December 10, 2011

SAINT MARTIN I

Pope and Martyr
(†655)
 

Saint Martin, who occupied the Roman See from 649 to 655, was a native of Toscany, and became celebrated amid the clergy of Rome for his learning and his sanctity. When he was elected Pope, Rome echoed with cries of joy; the clergy, the Senate and the people gave witness to their great satisfaction, and the emperor approved this happy choice. He did not disappoint the hopes of the Church; piety towards God and charity to the poor were his two rules of life. He repaired churches falling into ruin and restored peace between divergent factions, but his greatest concern was to maintain in the Church the precious heritage of the true faith.

For this purpose he assembled in the Lateran Church a Council of a hundred bishops, which condemned the principal heads of the eastern Monothelite heresy, again raising its head. Saint Martin himself sent out an encyclical letter to all prelates, showing that a spurious Credo circulating in the east was erroneous, and excommunicating all who followed it. He incurred the enmity of the Byzantine court and even of two patriarchs, by his energetic opposition to their errors, and the Exarch of Ravenna, representing the oriental Emperor Constant II in Italy, went so far as to endeavor to procure the assassination of the Pope while he stood at the altar in the Church of Saint Mary Major. The would-be murderer, a page of the Exarch, was miraculously struck blind, however, and his lord refused to have any further role in the matter. But the eastern Emperor’s successor had no such scruples. After having the holy Pontiff accused of many fabricated misdeeds, he seized Saint Martin — who did not resist or permit resistance, for fear of bloodshed in Rome — then had him conveyed to Constantinople on board a vessel bound for that port. None of his clergy were permitted to accompany him; he was boarded at night in secret.

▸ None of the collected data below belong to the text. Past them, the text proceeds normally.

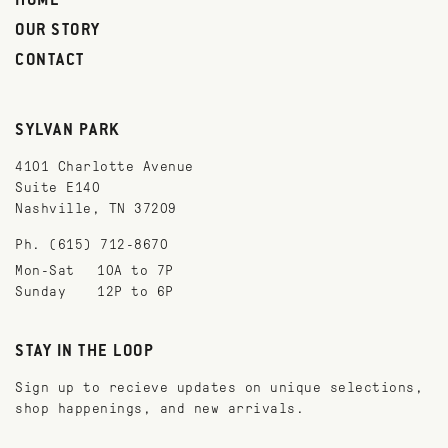
HOME
OUR STORY
CONTACT
SYLVAN PARK
4101 Charlotte Avenue
Suite E140
Nashville, TN 37209
Ph. (615) 712-8670
Mon-Sat
10A to 7P
Sunday
12P to 6P
STAY IN THE LOOP
Sign up to recieve updates on unique selections,
shop happenings, and new arrivals.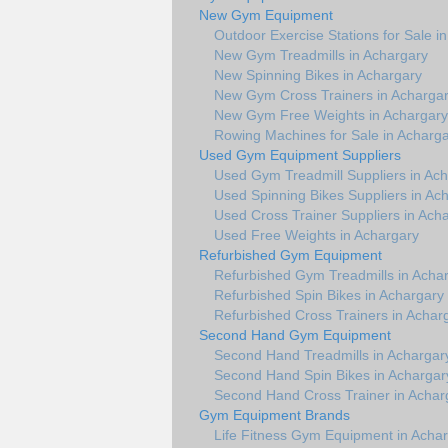
New Gym Equipment
Outdoor Exercise Stations for Sale i
New Gym Treadmills in Achargary
New Spinning Bikes in Achargary
New Gym Cross Trainers in Acharga
New Gym Free Weights in Achargary
Rowing Machines for Sale in Acharg
Used Gym Equipment Suppliers
Used Gym Treadmill Suppliers in Ac
Used Spinning Bikes Suppliers in Ac
Used Cross Trainer Suppliers in Ach
Used Free Weights in Achargary
Refurbished Gym Equipment
Refurbished Gym Treadmills in Acha
Refurbished Spin Bikes in Achargary
Refurbished Cross Trainers in Achar
Second Hand Gym Equipment
Second Hand Treadmills in Achargar
Second Hand Spin Bikes in Achargar
Second Hand Cross Trainer in Achar
Gym Equipment Brands
Life Fitness Gym Equipment in Acha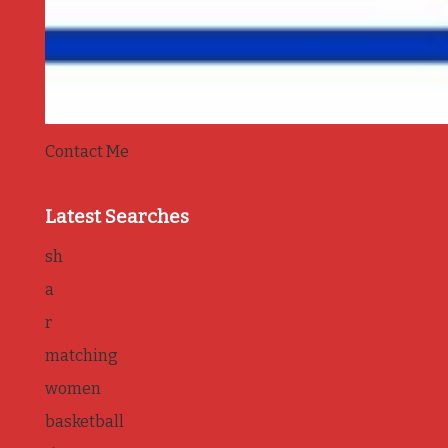
Contact Me
Latest Searches
sh
a
r
matching
women
basketball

After a three month’s voyage the ship anchored at the island of Naxos in the Aegean Sea, where the Pope was kept in confinement for a year, then finally brought in chains to the imperial city in 654, where he was imprisoned for three months. When he appeared before his judge he was unable to stand without support; but the pitiless magistrate heard his accusers and sentenced him to be chained and dragged through the streets of the city. He bade farewell to his companions in captivity before he left, banished to the present-day Crimea (the Chersonese in those days), saying to them when they wept: “Rejoice with me that I have been found worthy to suffer for the name of Jesus Christ.” There, where a famine prevailed, he lingered on for four months, abandoned to sickness and starvation but maintaining perfect serenity, until God released him by death from his tribulations on the 12th of November, 655. In a letter he sent from there, which has been conserved, the Pope wrote: “For this miserable body, the Lord will have care; He is near. What is there to alarm me? I hope in His mercy, it will not be long before it terminates my career.”

Reflection: There have been times in the history of Christianity when its truths have seemed on the verge of extinction. But there is a Church whose testimony has never failed — it is the Church of Saint Peter. Where Peter is, there also is the Church! When the Pope is unable to speak, his deeds speak more eloquently still.